TASK GOAL:
Every line from the one containing "Identify the location" to the end of the records below should be returned exactly; pictures are to be dropped.

+++ THE INPUT

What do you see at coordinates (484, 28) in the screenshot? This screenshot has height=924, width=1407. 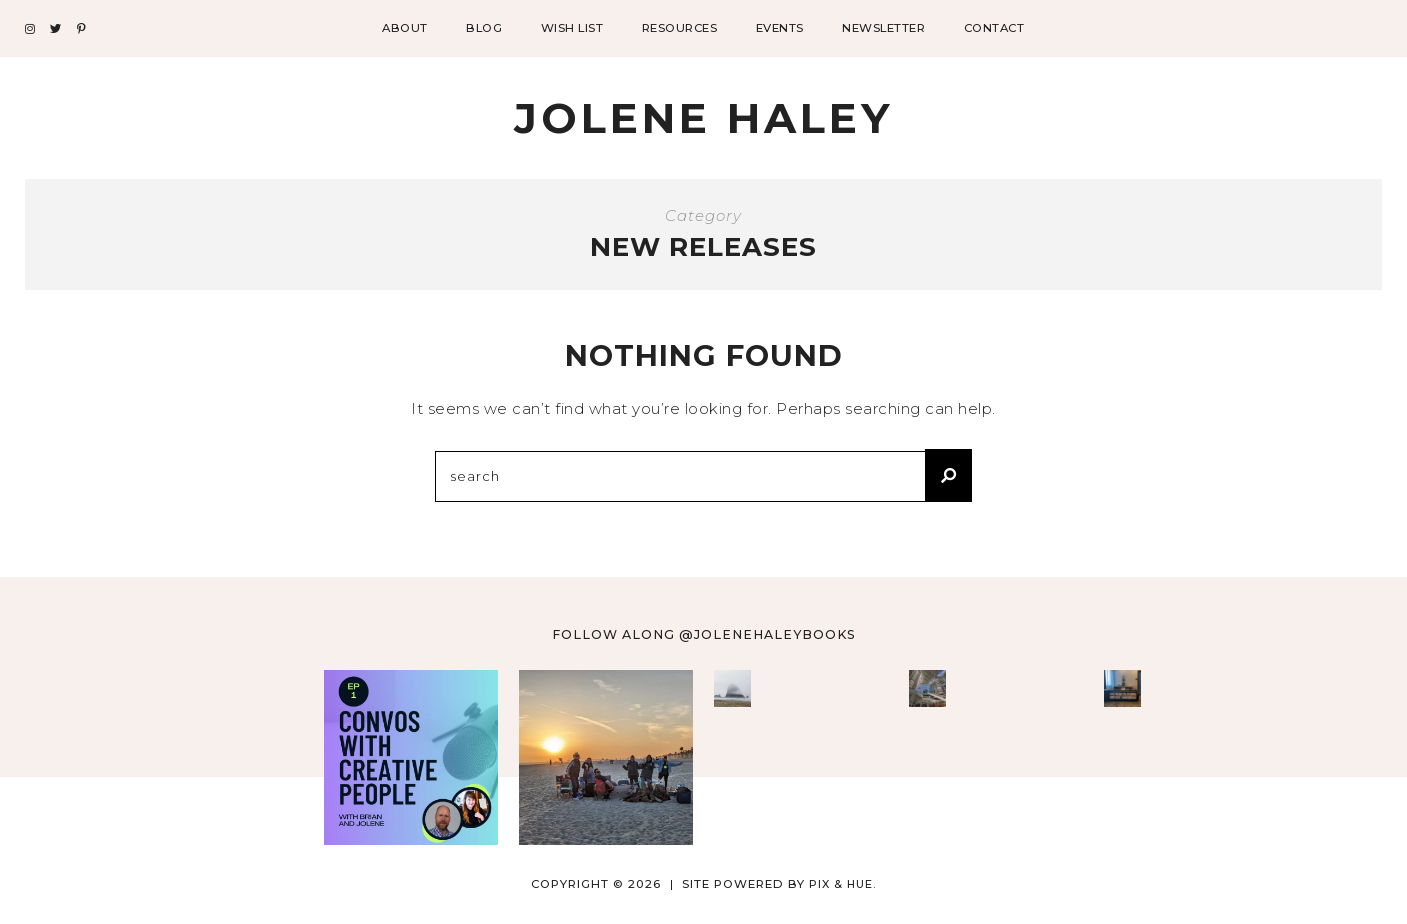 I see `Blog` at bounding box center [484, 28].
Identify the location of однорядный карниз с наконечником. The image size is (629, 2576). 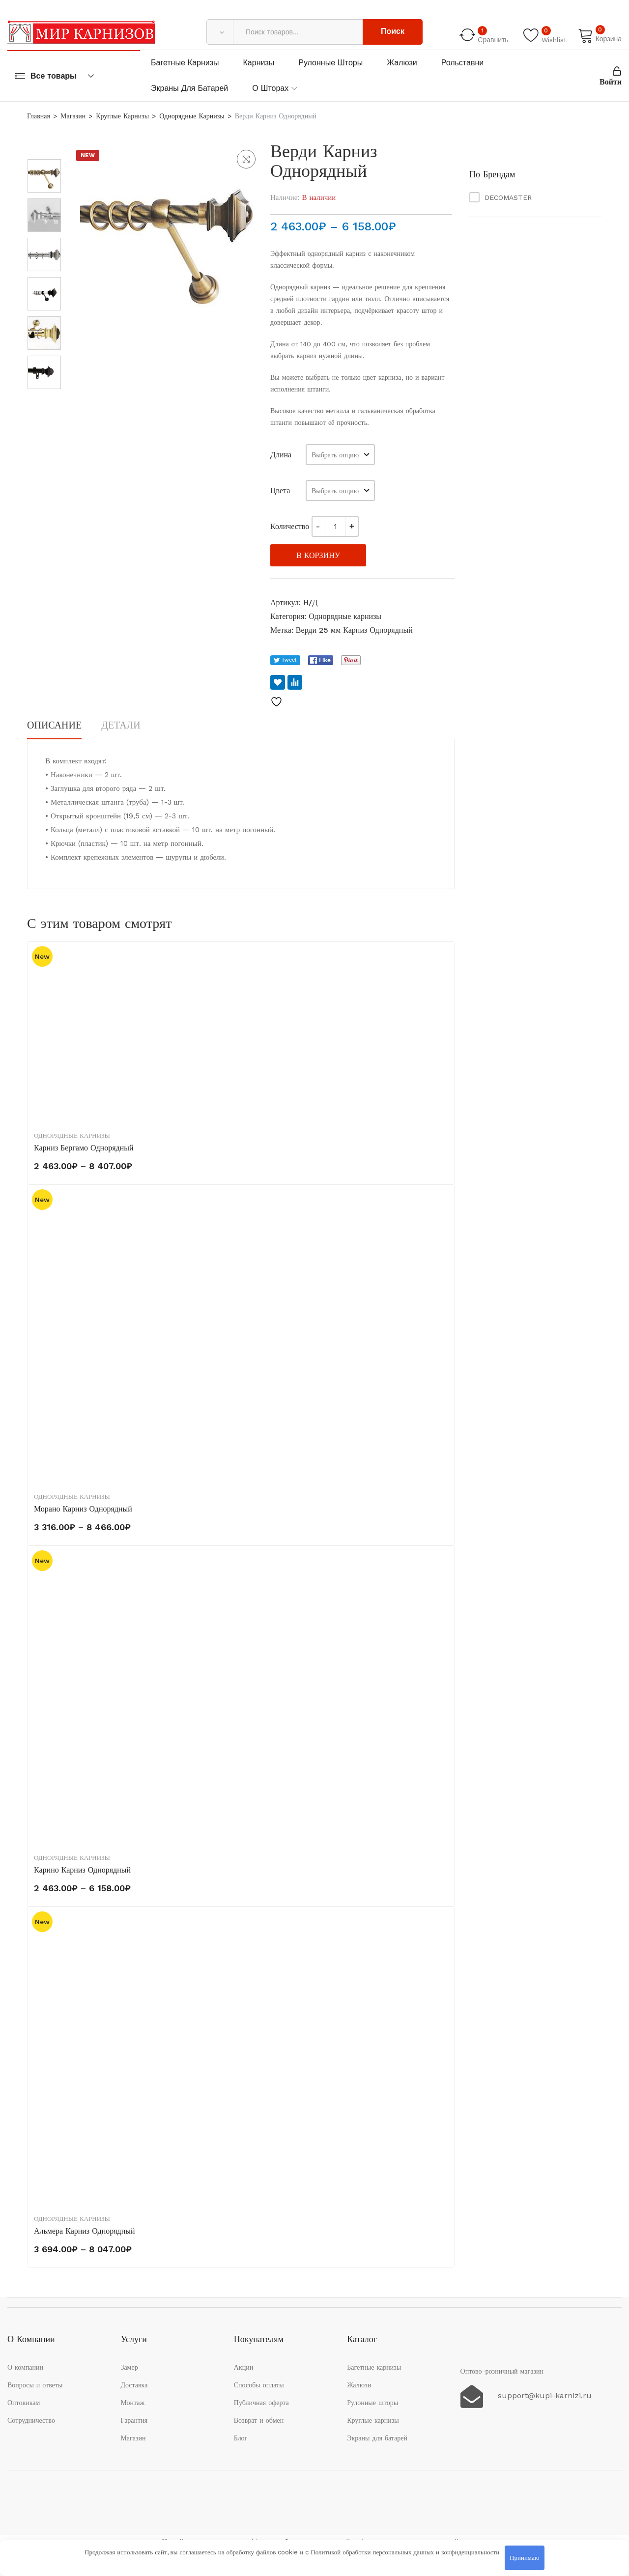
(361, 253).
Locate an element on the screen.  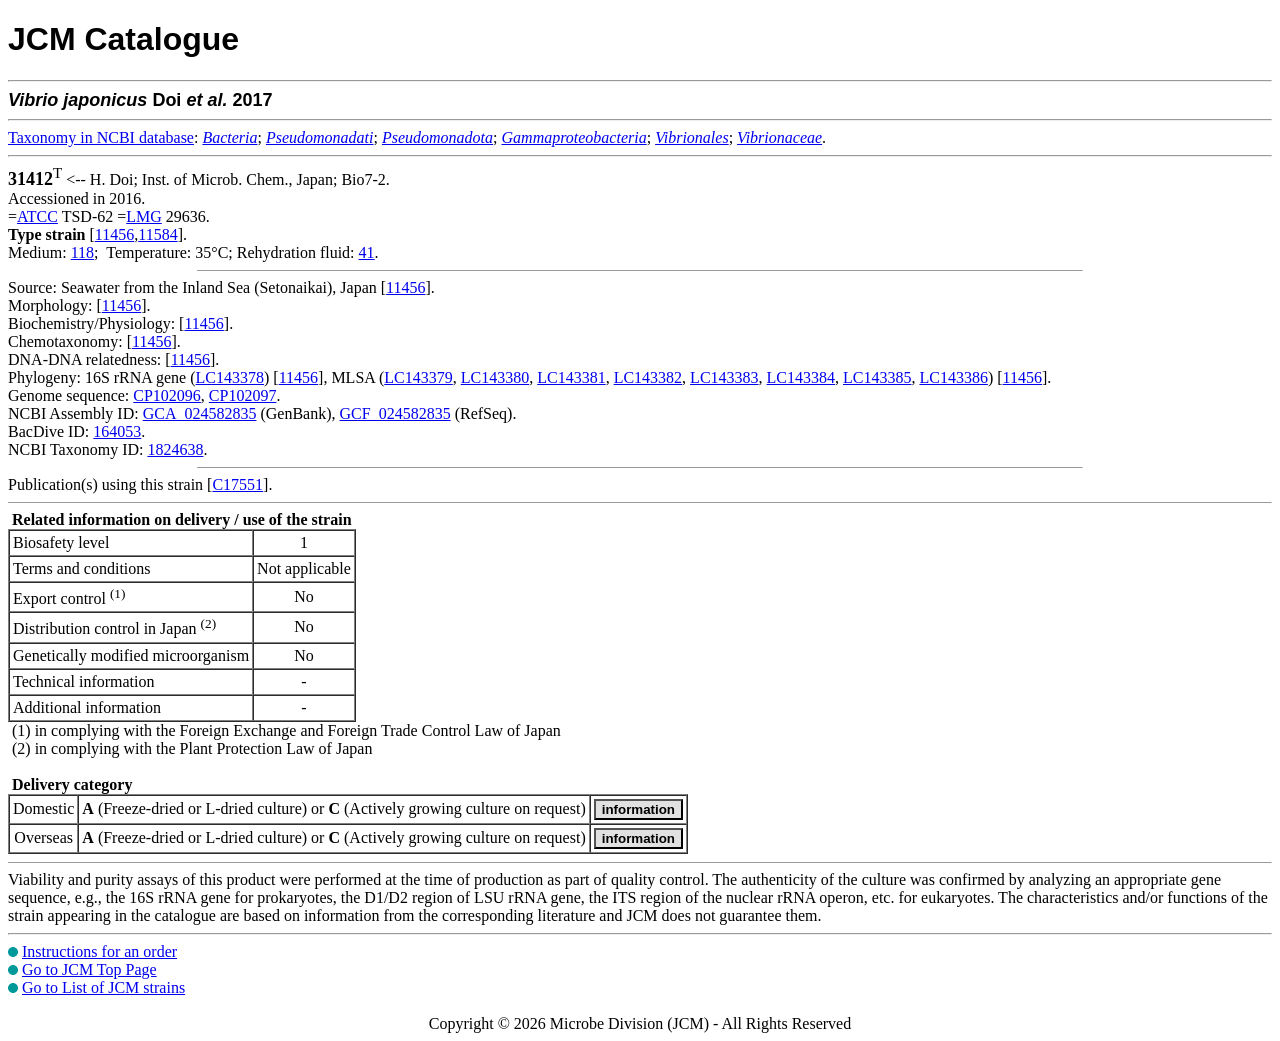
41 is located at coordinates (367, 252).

++++++

EXERCISE RESPONSE:
Identify the location of однорядный карниз с наконечником. The image size is (629, 2576). 
(361, 253).
Locate an element on the screen.  
41 is located at coordinates (367, 252).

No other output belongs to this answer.